After President Obama gives his Inaugural Address, he will escort outgoing President George W. Bush to a departure ceremony before attending a luncheon in the Capitol's Statuary Hall. The 56th Inaugural Parade will then make its way down Pennsylvania Avenue from the Capitol to the White House with groups traveling from all over the country to participate.

Obama is planning on attending around ten inaugural balls that night, and the Inaugural Committee will release details about that at a later date.

For a comprehensive list of events of inauguration events, About.com has a good list which can be found here. Another good reference can be found at Presidential-Inauguration.com, which bills itself as the unofficial guide to the 2009 Presidential Inauguration.

The Washington Post has an inauguration blog that keeps track of the latest inauguration news, including updates on events.

If you're lucky enough to be in D.C. for the inauguration, one event which doesn't require a ticket (except for some prime spots) is the Inaugural Parade. It proceeds through the 15 blocks of Pennsylvania Avenue between the Capitol building and the White House. It typically lasts two to three hours. Check out a map of the parade route here.

Attending the inauguration ceremony requires tickets, but millions of people will gather in the National Mall to watch Obama sworn on giant TV screens.
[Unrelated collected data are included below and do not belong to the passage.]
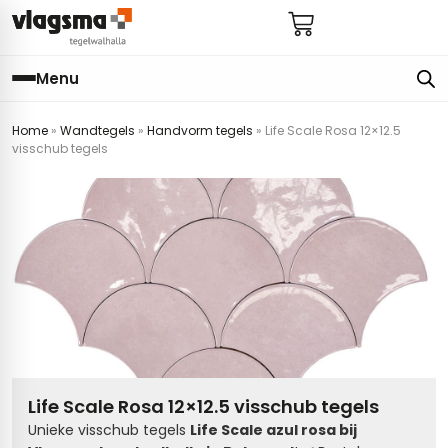
Menu
Home
»
Wandtegels
»
Handvorm tegels
»
Life Scale Rosa 12×12.5
e
en
els
gels
visschub tegels
imers
E
s badkamer
ls badkamer
onderhoud
 (tot €25)
 bijkeuken
s hal
ap
s keuken
s keuken
 hal
s toilet
 toilet
ls woonkamer
Life Scale Rosa 12×12.5 visschub tegels
Unieke visschub tegels
Life Scale azul rosa bij
egels
egels
digdheden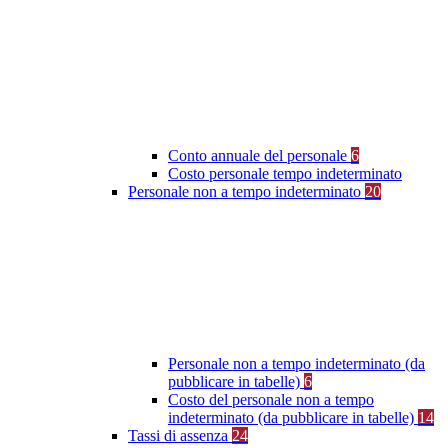
Conto annuale del personale
6
Costo personale tempo indeterminato
Personale non a tempo indeterminato
20
Personale non a tempo indeterminato (da
pubblicare in tabelle)
6
Costo del personale non a tempo
indeterminato (da pubblicare in tabelle)
14
Tassi di assenza
24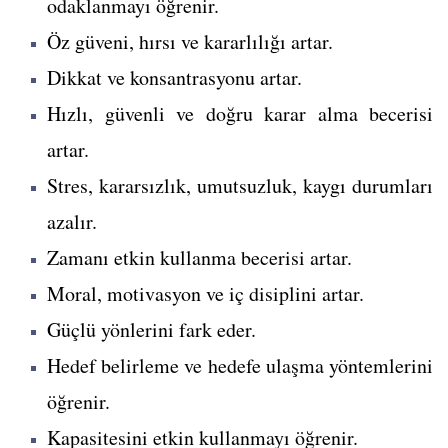
odaklanmayı öğrenir.
Öz güveni, hırsı ve kararlılığı artar.
Dikkat ve konsantrasyonu artar.
Hızlı, güvenli ve doğru karar alma becerisi
artar.
Stres, kararsızlık, umutsuzluk, kaygı durumları
azalır.
Zamanı etkin kullanma becerisi artar.
Moral, motivasyon ve iç disiplini artar.
Güçlü yönlerini fark eder.
Hedef belirleme ve hedefe ulaşma yöntemlerini
öğrenir.
Kapasitesini etkin kullanmayı öğrenir.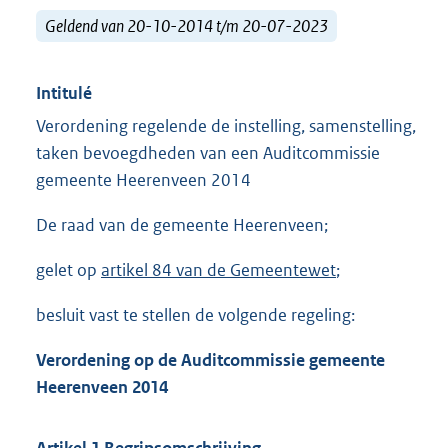
Geldend van 20-10-2014 t/m 20-07-2023
Intitulé
Verordening regelende de instelling, samenstelling,
taken bevoegdheden van een Auditcommissie
gemeente Heerenveen 2014
De raad van de gemeente Heerenveen;
gelet op
artikel 84 van de Gemeentewet
;
besluit vast te stellen de volgende regeling:
Verordening op de Auditcommissie gemeente
Heerenveen 2014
Although the Inaugural Committee hasn't confirmed this, sources are telling the Washington Post that Bruce Springsteen will perform at the inaugural welcome event. Springsteen, who has long been a strong Obama supporter, will perform on the steps of the Lincoln Memorial and the event is free for the public. An extra incentive to get to D.C. early.

To buy tickets to various events during the inauguration festivities, visit InauguralTickets.com, especially if you're buying last minute. Another good site to buy tickets is GreatSeats.com.
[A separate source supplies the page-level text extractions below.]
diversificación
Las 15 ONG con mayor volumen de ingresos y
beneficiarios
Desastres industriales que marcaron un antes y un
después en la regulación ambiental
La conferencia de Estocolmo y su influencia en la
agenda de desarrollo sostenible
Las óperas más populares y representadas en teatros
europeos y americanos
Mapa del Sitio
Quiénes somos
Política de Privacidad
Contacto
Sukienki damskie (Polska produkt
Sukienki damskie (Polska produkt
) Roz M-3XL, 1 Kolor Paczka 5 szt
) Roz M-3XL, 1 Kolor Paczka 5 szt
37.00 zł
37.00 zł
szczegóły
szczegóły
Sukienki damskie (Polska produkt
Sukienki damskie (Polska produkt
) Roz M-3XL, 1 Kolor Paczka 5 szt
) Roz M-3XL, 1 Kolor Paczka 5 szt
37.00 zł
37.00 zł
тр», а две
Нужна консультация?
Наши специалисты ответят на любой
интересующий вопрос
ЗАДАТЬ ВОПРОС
If you're a bit overwhelmed by all the hoopla, TIME offers a helpful "How-To" guide for enjoying and surviving the inauguration, with information on travel, nightlife and accommodations.

If you can't make it to D.C., but have HBO, then you'll get 90 minutes of commercial-free coverage of the inauguration welcoming event, the one at which Bruce Springsteen is performing:

The inauguration tapped HBO to televise 90-minutes of commercial-free footage of the "Opening Celebration" at the Lincoln Memorial on Sunday, Jan. 18. The event, which both President-elect Barack Obama and Vice President-elect Joe Biden plan to attend is designed to give Americans across the country access to one of the main inaugural events.
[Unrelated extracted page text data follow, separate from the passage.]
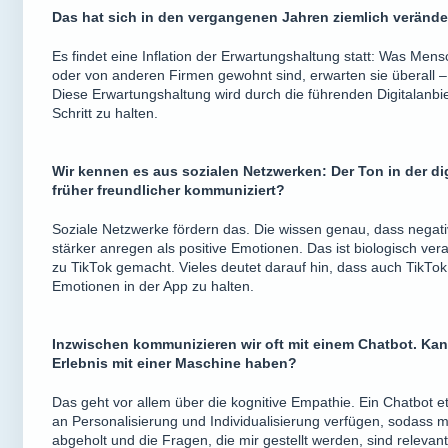
Das hat sich in den vergangenen Jahren ziemlich veränder
Es findet eine Inflation der Erwartungshaltung statt: Was Men
oder von anderen Firmen gewohnt sind, erwarten sie überall 
Diese Erwartungshaltung wird durch die führenden Digitalanbiet
Schritt zu halten.
Wir kennen es aus sozialen Netzwerken: Der Ton in der dig
früher freundlicher kommuniziert?
Soziale Netzwerke fördern das. Die wissen genau, dass nega
stärker anregen als positive Emotionen. Das ist biologisch ve
zu TikTok gemacht. Vieles deutet darauf hin, dass auch TikTok
Emotionen in der App zu halten.
Inzwischen kommunizieren wir oft mit einem Chatbot. Ka
Erlebnis mit einer Maschine haben?
Das geht vor allem über die kognitive Empathie. Ein Chatbot
an Personalisierung und Individualisierung verfügen, sodass 
abgeholt und die Fragen, die mir gestellt werden, sind releva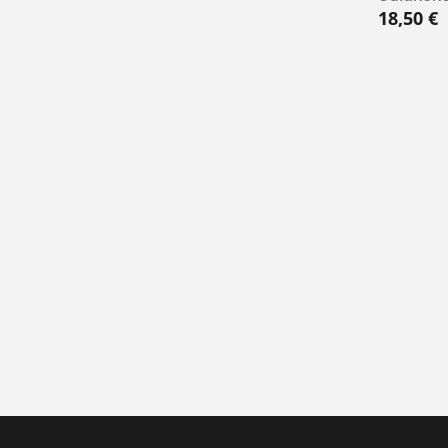
18,50
€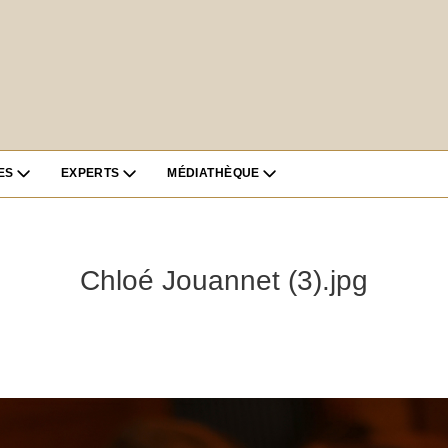
ES
EXPERTS
MÉDIATHÈQUE
Chloé Jouannet (3).jpg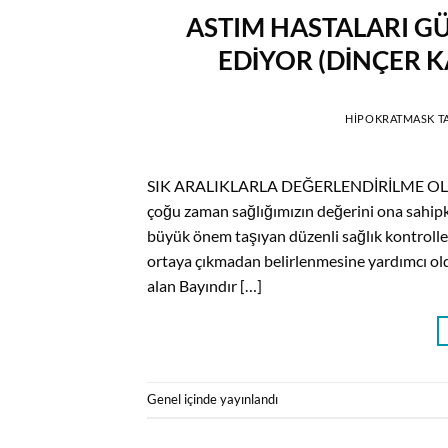
ASTIM HASTALARI GÜ
EDİYOR (DİNÇER K
HIPOKRATMASK
T
SIK ARALIKLARLA DEĞERLENDİRİLME OLASI 
çoğu zaman sağlığımızın değerini ona sahipk
büyük önem taşıyan düzenli sağlık kontrolle
ortaya çıkmadan belirlenmesine yardımcı old
alan Bayındır […]
Genel
içinde yayınlandı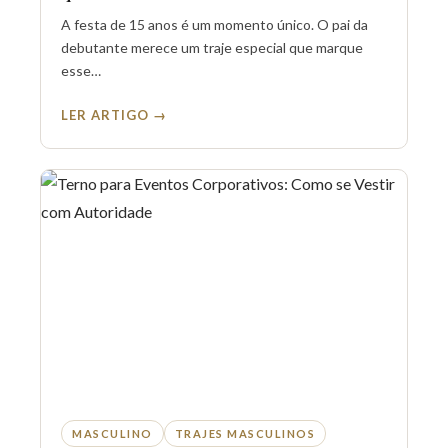
A festa de 15 anos é um momento único. O pai da
debutante merece um traje especial que marque
esse…
LER ARTIGO →
MASCULINO
TRAJES MASCULINOS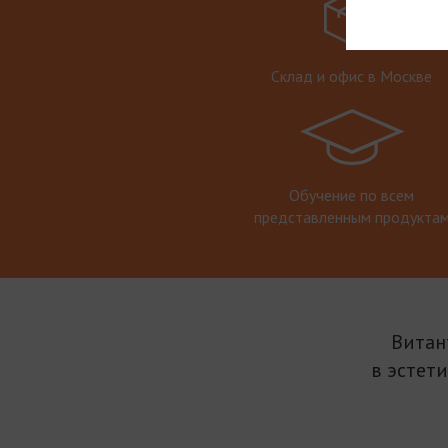
Склад и офис в Москве
Обучение по всем
представленным продукта
Витан
в эстет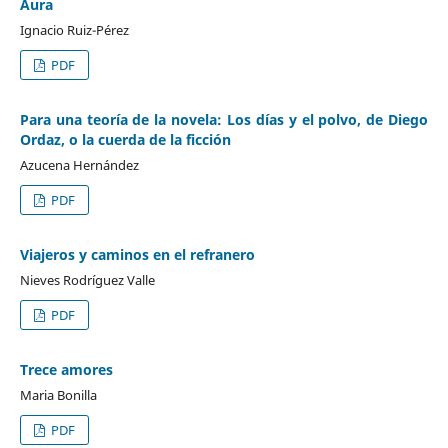
Aura
Ignacio Ruiz-Pérez
PDF
Para una teoría de la novela: Los días y el polvo, de Diego
Ordaz, o la cuerda de la ficción
Azucena Hernández
PDF
Viajeros y caminos en el refranero
Nieves Rodríguez Valle
PDF
Trece amores
Maria Bonilla
PDF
The HBO deal will make the celebration accessible on an open signal, which means anyone with cable or satellite service will be able to view the festivities for free. But the exclusive arrangement could leave out millions of Americans who are not cable or satellite subscribers.

An HBO executive says they're hoping to stream the event live online for those who don't have the cable channel.

Weather-wise, we advise you to dress warmly because it can get cold in D.C. in January, and even though there's a chance of rain, leave the umbrella at home because the Secret Service is not allowing them no matter how terrible the weather.